BİRBİRİMİZİ DE SEVMİYORUZ
Aynı araştırmada bireyler arası ilişkilere geldiğinde daha da öze, ben merkeze döndüğümüz görülmüştü. Çünkü 'Kişiler arası güven' araştırmaları Türkiye'nin dünyanın en güvensiz toplumlarından biri olduğunu ortaya koymuştu. Örneğin, 2008 tarihli Dünya Değerler Araştırması'nda Türkiye kişiler arası güven anketinde 60 ülke arasında sonuncu durumdaydı. Türklerin sadece yüzde 4,9'u 'Diğer insanlara çoğunlukla güvenilebilir' çıkmıştı ki bu oran sadece 20 yıl önce korkunç bir soykırım yaşamış olan Ruanda ile aynı düzeydeydi. Kuzey Avrupa ülkelerinde bu oran yüzde 70'lerin üzerindeydi...
UZLAŞI VE AKLIN YERİNİ NEFRET ALMIŞ
Sokakta, statta, kahvede, AVM'lerde insanların birbirinin yüzüne nefretle bakması, kendinden olmayanı ve kendi gibi düşünmeyeni direkt öldürmek istemesi işte bu araştırmaların sonuçlarında yatıyor. Bu veriler doğrultusunda uzlaşı ve aklın yerini nefret ve ötekileştirmenin aldığı ortada.
Kısacası paranoyak bir halde, birbirimizi yok etmenin peşine düşmüşüz.

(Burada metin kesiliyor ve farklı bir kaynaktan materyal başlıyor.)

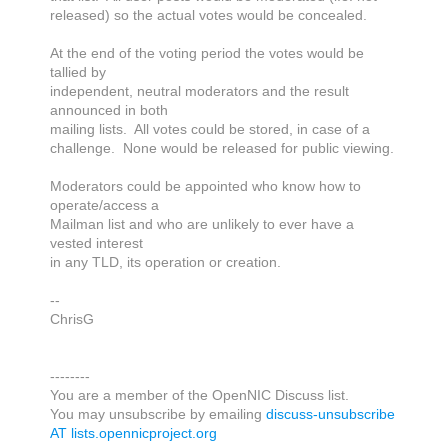
released) so the actual votes would be concealed.
At the end of the voting period the votes would be
tallied by
independent, neutral moderators and the result
announced in both
mailing lists. All votes could be stored, in case of a
challenge. None would be released for public viewing.
Moderators could be appointed who know how to
operate/access a
Mailman list and who are unlikely to ever have a
vested interest
in any TLD, its operation or creation.
--
ChrisG
--------
You are a member of the OpenNIC Discuss list.
You may unsubscribe by emailing
discuss-unsubscribe
AT lists.opennicproject.org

Siyasette, sporda, müzikte, sinemada, içilen kahvenin şekerli-şekersiz oluşunda bile birbirimize öfke kusuyor, sonra da kustuğumuz öfkeyi meşrulaştırmak için kendimize yandaş arıyoruz.
Kim kendisine daha çok yandaş toplarsa da haklı o oluyor.
Eskişehir'de de bunu çok belirgin bir şekilde görüyoruz. En yakın örneğini görmek için sadece birkaç gün önceye dönmek zaten yeterli değil mi?
Dışarıdaki rakibi bile bırakıp parti içi rekabet ve yarış altında yaşananlar başka nasıl açıklanabilir ki?